Discussion on the related factors influencing the outcome of OT-induced labor

The results showed that the factors affecting the outcome of labor induced by OT were age, height, weight, amniotic fluid contamination, fetal head circumference, and thigh length Bishop score. This was consistent with the requirements of clinical medical staff for antenatal evaluation index and observation guide of OT, indicating that the OT-induced labor outcome model established in this study simulates clinical thinking, and the modeling results have high credibility.

Height, age, weight, amniotic fluid contamination, and Bishop score are critical variables in predicting the outcome of OT-induced labor, which is consistent with previous studies.

Several studies have shown a significant correlation between maternal height and the outcome of induced labor. Compared to short height, taller women have a higher success rate of induced labor. This might be related to the narrower entrance to the pelvis in women with short stature, which makes it difficult for the fetus pass through the pelvic entrance plane smoothly, resulting in dystocia and increasing the risk of cesarean Section16.

In this study, the proportion of height > 155 cm in the successful induced labor group was higher than that in the failed induced labor group, suggesting that height can be used as one of the indexes to predict the effect of induced labor; this finding was consistent with the results of previous studies17.

Because of the lack of oxygen in the womb, the brain cannot control the lower center that relaxes the anal sphincter.

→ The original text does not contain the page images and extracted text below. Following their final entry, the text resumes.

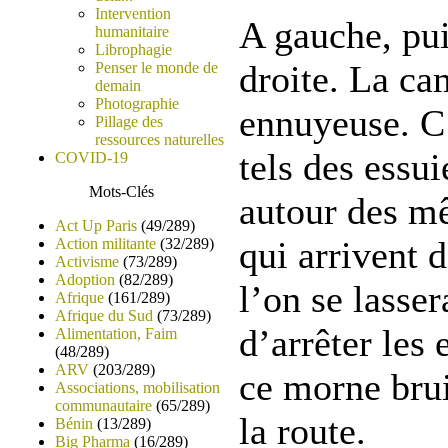
Intervention
A gauche, pui
humanitaire
Librophagie
droite. La ca
Penser le monde de
demain
Photographie
ennuyeuse. C’
Pillage des
ressources naturelles
tels des essu
COVID-19
Mots-Clés
autour des mê
Act Up Paris
(49/289)
qui arrivent 
Action militante
(32/289)
Activisme
(73/289)
Adoption
(82/289)
l’on se lasse
Afrique
(161/289)
Afrique du Sud
(73/289)
d’arrêter les
Alimentation, Faim
(48/289)
ARV
(203/289)
ce morne brui
Associations, mobilisation
communautaire
(65/289)
la route.
Bénin
(13/289)
Big Pharma
(16/289)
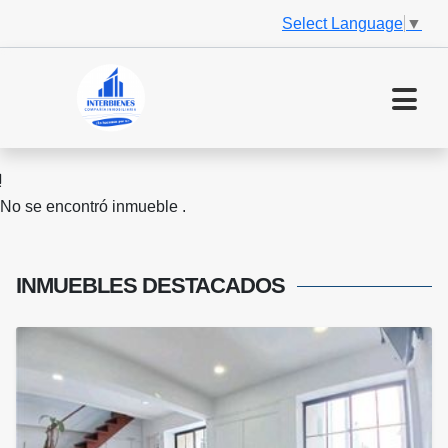
Select Language
▼
No se encontró inmueble .
INMUEBLES
DESTACADOS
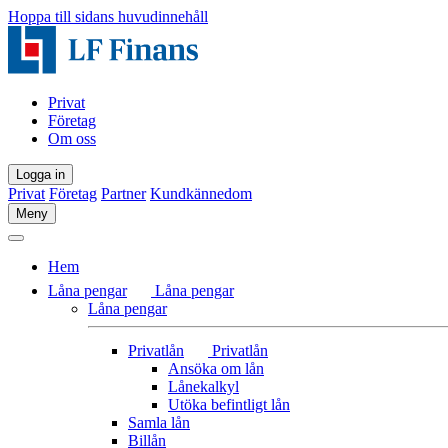
Hoppa till sidans huvudinnehåll
Privat
Företag
Om oss
Logga in
Privat
Företag
Partner
Kundkännedom
Meny
Hem
Låna pengar
Låna pengar
Låna pengar
Privatlån
Privatlån
Ansöka om lån
Lånekalkyl
Utöka befintligt lån
Samla lån
Billån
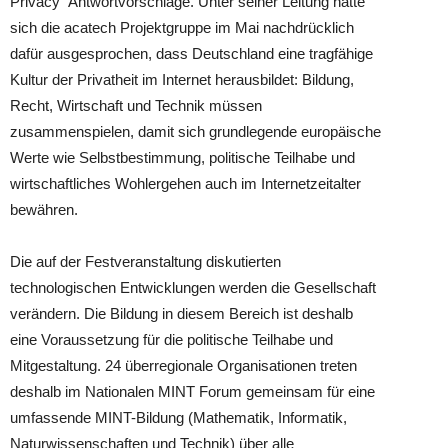
Privacy“ Antwortvorschläge. Unter seiner Leitung hatte
sich die acatech Projektgruppe im Mai nachdrücklich
dafür ausgesprochen, dass Deutschland eine tragfähige
Kultur der Privatheit im Internet herausbildet: Bildung,
Recht, Wirtschaft und Technik müssen
zusammenspielen, damit sich grundlegende europäische
Werte wie Selbstbestimmung, politische Teilhabe und
wirtschaftliches Wohlergehen auch im Internetzeitalter
bewähren.
Die auf der Festveranstaltung diskutierten
technologischen Entwicklungen werden die Gesellschaft
verändern. Die Bildung in diesem Bereich ist deshalb
eine Voraussetzung für die politische Teilhabe und
Mitgestaltung. 24 überregionale Organisationen treten
deshalb im Nationalen MINT Forum gemeinsam für eine
umfassende MINT-Bildung (Mathematik, Informatik,
Naturwissenschaften und Technik) über alle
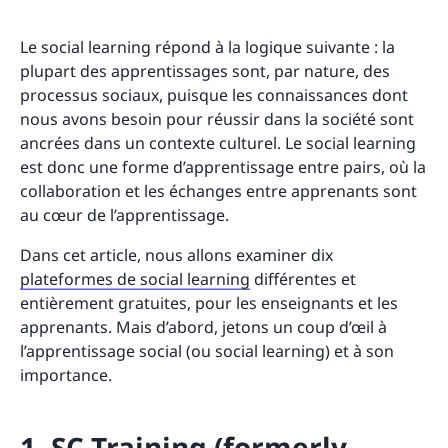
Le social learning répond à la logique suivante : la
plupart des apprentissages sont, par nature, des
processus sociaux, puisque les connaissances dont
nous avons besoin pour réussir dans la société sont
ancrées dans un contexte culturel. Le social learning
est donc une forme d’apprentissage entre pairs, où la
collaboration et les échanges entre apprenants sont
au cœur de l’apprentissage.
Dans cet article, nous allons examiner dix
plateformes de social learning
différentes et
entièrement gratuites, pour les enseignants et les
apprenants. Mais d’abord, jetons un coup d’œil à
l’apprentissage social (ou social learning) et à son
importance.
1. SC Training (formerly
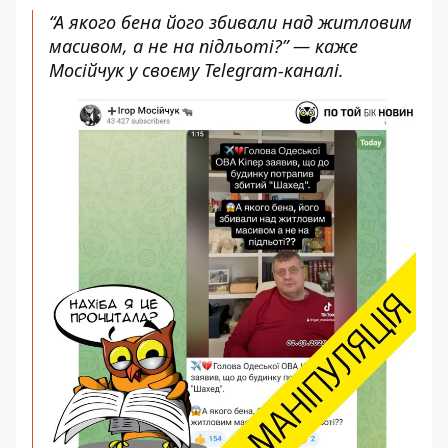
“А якого бена його збивали над житловим
масивом, а не на підльоті?” — каже
Мосійчук у своєму Telegram-каналі.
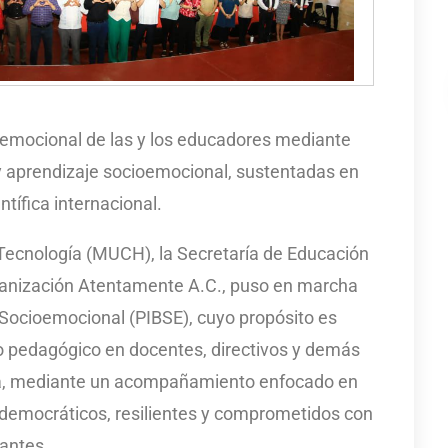
ar emocional de las y los educadores mediante
 aprendizaje socioemocional, sustentadas en
ntífica internacional.
Tecnología (MUCH), la Secretaría de Educación
rganización Atentamente A.C., puso en marcha
 Socioemocional (PIBSE), cuyo propósito es
go pedagógico en docentes, directivos y demás
va, mediante un acompañamiento enfocado en
 democráticos, resilientes y comprometidos con
iantes.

Under the pressure of uterine contraction, meconium is excreted, leading to amniotic fluid contamination.

In addition, the study showed that pregnant women with a history of vaginal delivery have a significantly increased probability of successfully induced labor during subsequent deliveries, which was consistent with the results of this study.

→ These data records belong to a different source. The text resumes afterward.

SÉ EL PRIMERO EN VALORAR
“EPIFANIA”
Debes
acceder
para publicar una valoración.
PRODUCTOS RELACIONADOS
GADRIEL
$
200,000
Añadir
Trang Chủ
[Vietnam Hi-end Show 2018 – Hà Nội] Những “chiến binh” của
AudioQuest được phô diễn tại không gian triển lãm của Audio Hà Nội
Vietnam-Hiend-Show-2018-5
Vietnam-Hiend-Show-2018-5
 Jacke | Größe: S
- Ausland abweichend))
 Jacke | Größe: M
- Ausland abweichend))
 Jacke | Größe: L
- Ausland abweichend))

Together, in addition to Bishop score, the above factors can also be included in the evaluation system to further improve the prediction accuracy in the evaluation of clinical OT-induced labor.

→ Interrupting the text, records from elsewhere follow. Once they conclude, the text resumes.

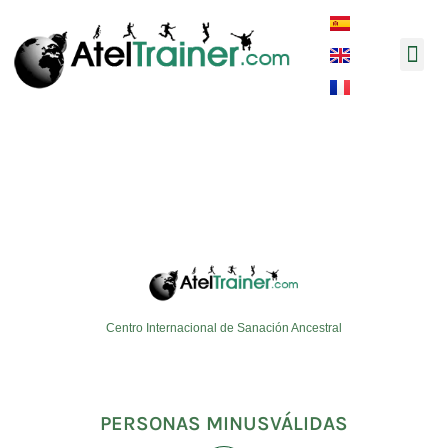
Música y 
ateltrainer_summer_retreat_201
Centro Internacional de Sanación Ancestral
PERSONAS MINUSVÁLIDAS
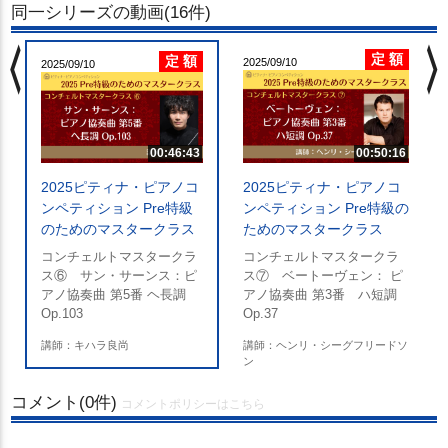
同一シリーズの動画(16件)
chevron_left
chevron_righ
定 額
定 額
2025/09/10
2025/09/10
の
00:46:43
00:50:16
2025ピティナ・ピアノコ
2025ピティナ・ピアノコ
ンペティション Pre特級
ンペティション Pre特級の
のためのマスタークラス
ためのマスタークラス
コンチェルトマスタークラ
コンチェルトマスタークラ
ス⑥ サン・サーンス：ピ
ス⑦ ベートーヴェン： ピ
アノ協奏曲 第5番 ヘ長調
アノ協奏曲 第3番 ハ短調
Op.103
Op.37
講師：キハラ良尚
講師：ヘンリ・シーグフリードソ
ン
コメント(0件)
コメントポリシーはこちら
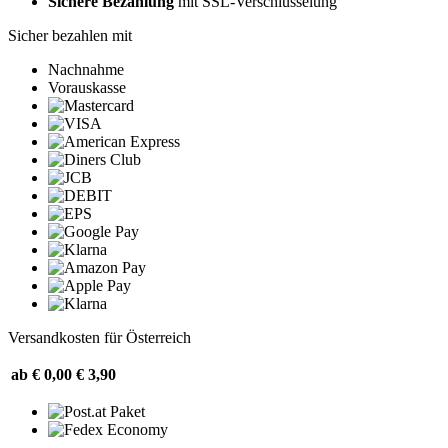
Sichere Bezahlung
mit SSL-Verschlüsselung
Sicher bezahlen mit
Nachnahme
Vorauskasse
Versandkosten für Österreich
ab € 0,00
€ 3,90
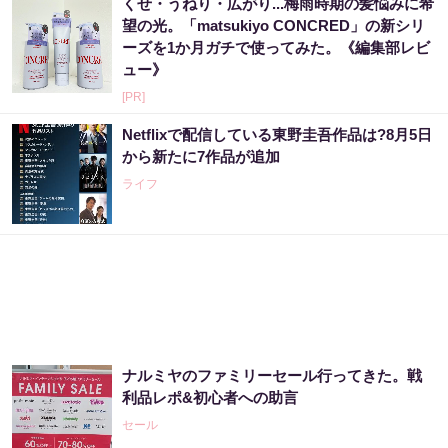
くせ・うねり・広がり...梅雨時期の髪悩みに希
望の光。「matsukiyo CONCRED」の新シリ
ーズを1か月ガチで使ってみた。《編集部レビ
ュー》
[PR]
Netflixで配信している東野圭吾作品は?8月5日
から新たに7作品が追加
ライフ
ナルミヤのファミリーセール行ってきた。戦
利品レポ&初心者への助言
セール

Fetal bone length and fetal head circumference are new findings in this study related to the outcome of OT-induced labor, but there are no similar reports in the literature

Fetal bone length and fetal head circumference were the factors newly found in this study that were related to the outcome of OT-induced labor, which might be associated with the lateral reflection of fetal weight. Although the fetus’s weight was not included in this study, fetal bone length and fetal head circumference reflect this factor in the results of B-ultrasound. Presently, there is no consensus on the impact of fetal bone length and fetal head circumference on the outcome of OT-induced labor, and additional studies are required to determine the intercorrelation.

Limitations of the study

  1. (1)

    Due to the influence of subjective factors, such as maternal psychological state, the accuracy of the prediction model in this study was affected.

  2. (2)

    This was a single-center retrospective study, which should be further verified by prospective studies using multiple places and large samples in the future.

Conclusion

In this study, the outcome prediction models of OT-induced labor in primipara and multipara groups were constructed, and the variables, such as age, height, and amniotic fluid contamination, were included based on Bishop score, which greatly improved the prediction performance of the model. In the clinical application of the model, clinical medical staff could choose the corresponding model according to the actual situation of pregnant women to predict the effect of OT-induced labor. In future studies, the model can be embedded in the information system, which is expected to further develop into an active early warning system for medical staff while making clinical decisions.